Ok, so our governor is a venal hypocritical ass, and Michelle Bachmann mysteriously holds office even tho Sarah Palin is a moral and intellectual giant next to her, and Norm Coleman was actually elected as a mayor and a senator and downtown St. Paul is dead dead every damn night, and we almost didn't make 130% of the pledges desired in the last NPR pledge drive and Bob Dylan won't come back and live in Hibbing and they had an Elvis Impersonator and a Bob hope impersonator in the Love the Vietnam veteran rally they had recently at the State Capitol and the army tank in Preston one day just disappeared and the new one ain't so hot, and it's hard to meet someone who speaks Icelandic any more, and Robert Bly is pretty cranky and the U of M waitlisted my daughter at the same time she was accepted at this or that Ivy and Ole and Lena jokes get old, and the St Paul Pioneer Press featured the fact the Brent Favre won't be playing for the Vikes in a FRONT PAGE headline and the Mall of America isn't attracting as many Japanese as before and we have a statue of MARY TYLER MOORE in downtown Minneapolis but
that doesn't mean that all of us say "Pop" instead of soda and "You want to come with" and that the Unitarians are dissing the Lutherans or that every bicyclist on the River Road almost knocks me down (the jerks) when I walk along it or that Al Franken ain't from here or that Jesse didn't kick some ass anent torture or that the Highland Park fair is actually hostile to banjo players or that Somalis can't easily dominate the Starbucks on Riverside drive without too many people minding or that the fact that the you can still see where home plate was in the old stadium if you go to the mall ain't nice, or that the fact that we have (as someone mentioned) gay themed seed art at the State Fair isn't pretty sweet.
No, we can still write long sentences too.
So, lay off. We have no damn idea really why some Minnesotans actually vote republican -- maybe a holdover from when we had a republican dentist as governor and we want to be kind to dentists who have to put up with a lot of shit.
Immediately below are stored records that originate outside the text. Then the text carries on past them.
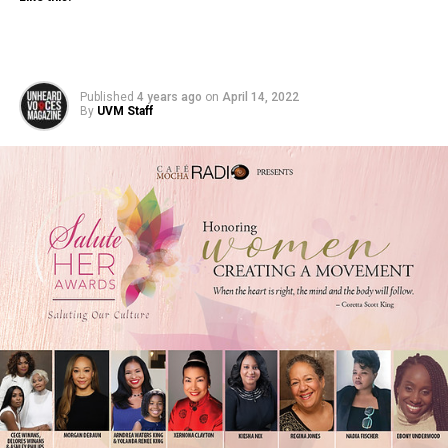
Published
4 years ago
on
April 14, 2022
By
UVM Staff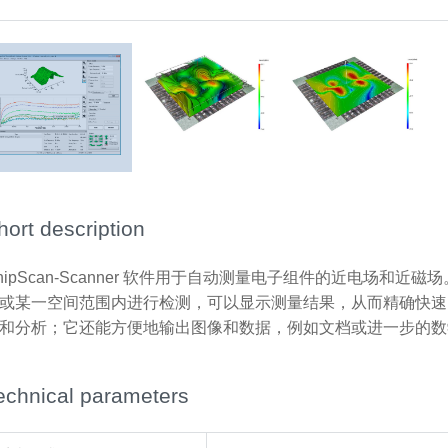
hort description
hipScan-Scanner 软件用于自动测量电子组件的近电场和
或某一空间范围内进行检测，可以显示测量结果，从而精确快速
和分析；它还能方便地输出图像和数据，例如文档或进一步的数
echnical parameters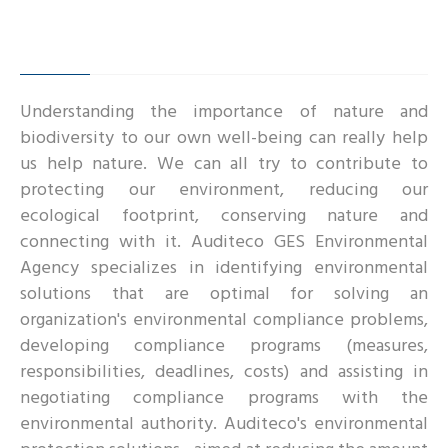
Understanding the importance of nature and
biodiversity to our own well-being can really help
us help nature. We can all try to contribute to
protecting our environment, reducing our
ecological footprint, conserving nature and
connecting with it. Auditeco GES Environmental
Agency specializes in identifying environmental
solutions that are optimal for solving an
organization's environmental compliance problems,
developing compliance programs (measures,
responsibilities, deadlines, costs) and assisting in
negotiating compliance programs with the
environmental authority. Auditeco's environmental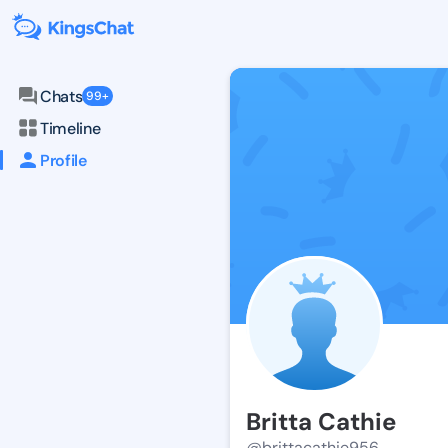
Chats
99+
Timeline
Profile
Britta Cathie
@brittacathie956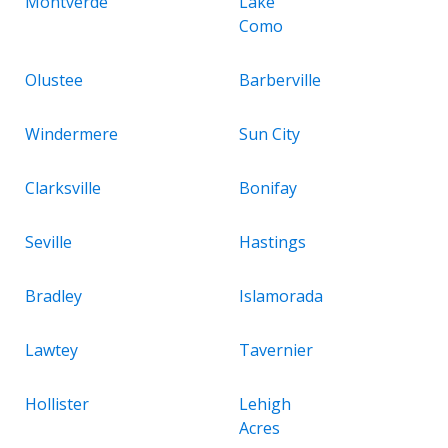
Montverde
Lake
Como
Olustee
Barberville
Windermere
Sun City
Clarksville
Bonifay
Seville
Hastings
Bradley
Islamorada
Lawtey
Tavernier
Hollister
Lehigh
Acres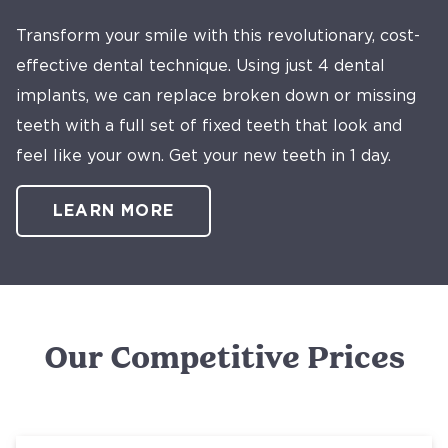
Transform your smile with this revolutionary, cost-
effective dental technique. Using just 4 dental
implants, we can replace broken down or missing
teeth with a full set of fixed teeth that look and
feel like your own. Get your new teeth in 1 day.
LEARN MORE
Our Competitive Prices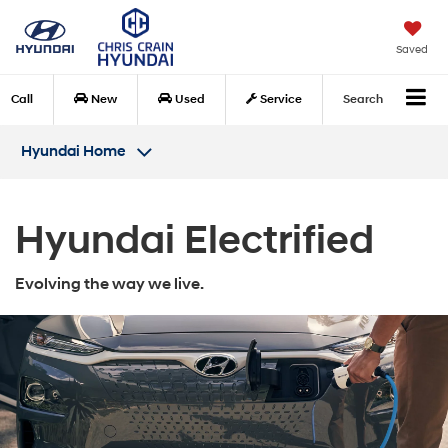
Saved
Call
New
Used
Service
Search
Hyundai Home
Hyundai Electrified
Evolving the way we live.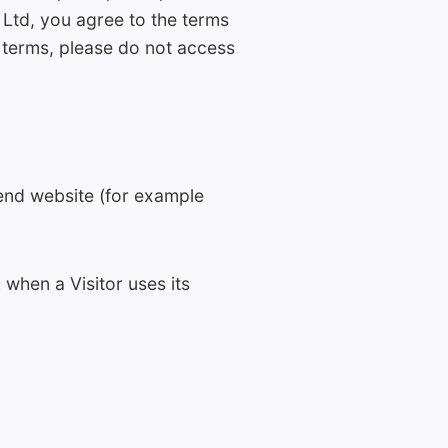
Ltd, you agree to the terms
e terms, please do not access
-end website (for example
 when a Visitor uses its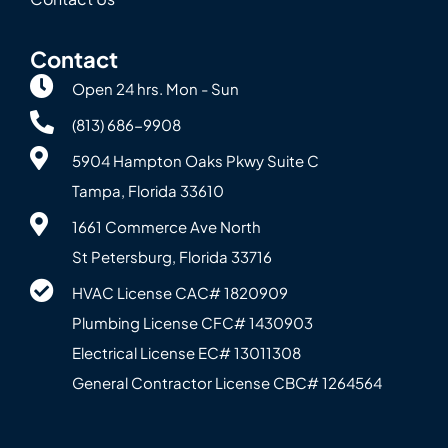
Contact
Open 24 hrs. Mon - Sun
(813) 686-9908
5904 Hampton Oaks Pkwy Suite C
Tampa, Florida 33610
1661 Commerce Ave North
St Petersburg, Florida 33716
HVAC License CAC# 1820‍909
Plumbing License CFC# 143‍0903
Electrical License EC# 13011308
General Contractor License CBC# 12645‍64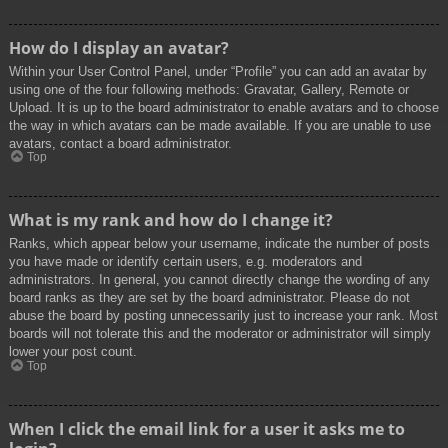
How do I display an avatar?
Within your User Control Panel, under “Profile” you can add an avatar by
using one of the four following methods: Gravatar, Gallery, Remote or
Upload. It is up to the board administrator to enable avatars and to choose
the way in which avatars can be made available. If you are unable to use
avatars, contact a board administrator.
Top
What is my rank and how do I change it?
Ranks, which appear below your username, indicate the number of posts
you have made or identify certain users, e.g. moderators and
administrators. In general, you cannot directly change the wording of any
board ranks as they are set by the board administrator. Please do not
abuse the board by posting unnecessarily just to increase your rank. Most
boards will not tolerate this and the moderator or administrator will simply
lower your post count.
Top
When I click the email link for a user it asks me to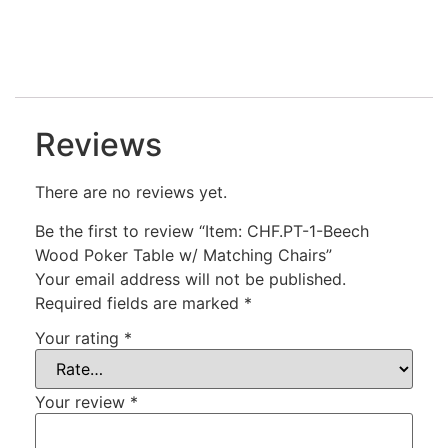
Reviews
There are no reviews yet.
Be the first to review “Item: CHF.PT-1-Beech
Wood Poker Table w/ Matching Chairs”
Your email address will not be published.
Required fields are marked
*
Your rating
*
Your review
*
We are just trying to be kind and Minnesota nice.
So, lay off and if you don't we will be sad and look at the sky in a melancholy way as we nibble on the warmed over hot dish we were eating until we were distracted by a "Prairie Home Companion" thinking "how long can this schtick last?"
Tho we don't say "schtick."
And we lost DAYTONS!
Of course things will be tough.
Thank you for caring and don't forget we love you.